Création de la sous-direction, recrutement de personnel international, gestion des relations presse/médias, organisation de séminaires et conférences spécialisées.

Une grande fierté personnelle : avoir réussi à défendre la cause de la thématique criminelle dans laquelle je travaillais au point de se voir confier la responsabilité de créer un service là où au départ j’étais seule.

J’ai quitté Interpol avec la satisfaction de laisser derrière moi un service en pleine expansion et composé de personnes aussi passionnées que moi qui ont su entretenir et développer le savoir-faire policier et les outils professionnels, notamment numériques.

Direction générale de la police nationale (DGPN) :

  • Cabinet des affaires européennes et internationales

Gestion de la candidature française à l’accueil du siège du CEPOL (Collège de police européen). Création du dossier de candidature en partenariat avec une entreprise privée de communication (2001).

Un court passage dans un service où je n’ai pas accroché du tout avec le chef de service. La gestion de la candidature française au siège du CEPOL m’a permis d’apprendre à travailler avec le secteur privé (agence de communication) et à construire un dossier argumenté pour ce type d’enjeu …. Nous ne l’avons finalement pas obtenu au profit de la Hongrie mais la décision était principalement politique. Une courte expérience mais intéressante malgré tout de ce fait.

  • Chef de département des relations internationales à l’Unité de coordination de la Lutte Antiterroriste

Création du département relations internationales dans le contexte post attentats du 11 septembre 2001. Interface avec les directions actives, les ministères et les partenaires étrangers. Représentation française au sein des groupes techniques spécialisés du secrétariat du Conseil de l’UE et du G8 (Groupe Lyon Rome) (2001 à 2006).

Là encore une belle aventure. Dans le contexte des attentats du 11 septembre et de mon poste précédent, je me vois proposer d’intégrer l’UCLAT. A cette époque, l’UCLAT est une unité de coordination qui comporte une vingtaine de personnels. Dirigée par un contrôleur général et un commissaire divisionnaire, elle est composée d’officiers chevronnés de la lutte anti-terroriste tous spécialistes d’un type de terrorisme : basques, corses, groupes algériens, etc…
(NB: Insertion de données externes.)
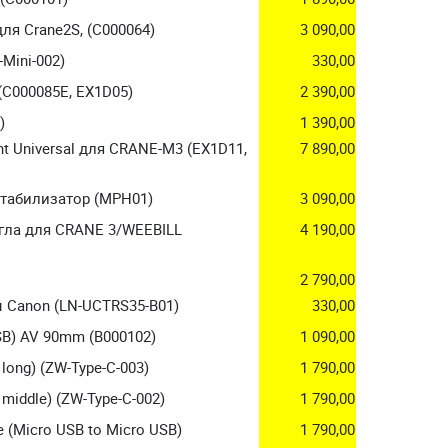
для Crane2S, (C000064)
3 090,00
Mini-002)
330,00
(C000085E, EX1D05)
2 390,00
)
1 390,00
 Universal для CRANE-M3 (EX1D11,
7 890,00
стабилизатор (MPH01)
3 090,00
гла для CRANE 3/WEEBILL
4 190,00
2 790,00
ы Canon (LN-UCTRS35-B01)
330,00
SB) AV 90mm (B000102)
1 090,00
long) (ZW-Type-C-003)
1 790,00
middle) (ZW-Type-C-002)
1 790,00
(Micro USB to Micro USB)
1 790,00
Le 11 septembre bouleverse la donne, fait entrer dans le « jeu » les Etats-Unis face à un ennemi difficilement saisissable, la nébuleuse Al Qaïda. Dans mon entretien d’embauche avec le chef de service, je lui dis d’entrée que je n’ai pas de culture de la lutte antiterroriste – mais que j’apprends vite – par contre je parle anglais et je maîtrise les méandres de la coopération internationale et de ses enceintes.

Le dernier chef de l’UCLAT avant que je parte, le CG Gilles Leclair m’a proposé de le suivre lorsqu’il est devenu sous-directeur de la lutte contre le crime organisé et la délinquance financière à la DCPJ. J’ai accepté. Un nouveau challenge s’offrait à moi.

Direction centrale de la police judiciaire (DCPJ) :

  • Coordinateur de la coopération internationale

Coordination de la coopération internationale stratégique pour la sous-direction de la lutte contre le crime organisé. Représentation du sous-directeur au sein des enceintes internationales stratégiques spécialisées dont la Task Force des Chefs de Police. (2006 à 2009)

L’idée de ce poste était de soulager les Offices centraux de la sous-direction de la partie stratégique/institutionnelle de la coopération policière européenne afin de leur permettre de se concentrer sur l’opérationnel. Une excellente initiative je pense. Bien plus tard, compte-tenu de l’évolution dans ce domaine, chaque sous-direction de la DCPJ sera amenée à créer un service dédié à l’analyse stratégique et à l’institutionnel européen afin de gérer au mieux les sollicitations sans cesse croissantes et se projeter dans l’avenir européen, ses enjeux et ses défis.

  • Chef de la section Négociations Internationales – Division des relations internationales

Gestion stratégique et institutionnelle des relations bilatérales et multilatérales de la France avec les pays et organisations partenaires, en matière de police judiciaire. Gestion des candidatures stratégiques de haut niveau au sein de l’Organisation INTERPOL (Comité exécutif), recrutement de personnels français mis à disposition, planification des ressources et interface avec les administrations d’emploi. Préparation des positions et éléments de langage français en vue des réunions statutaires d’INTERPOL. (2009 à 2011)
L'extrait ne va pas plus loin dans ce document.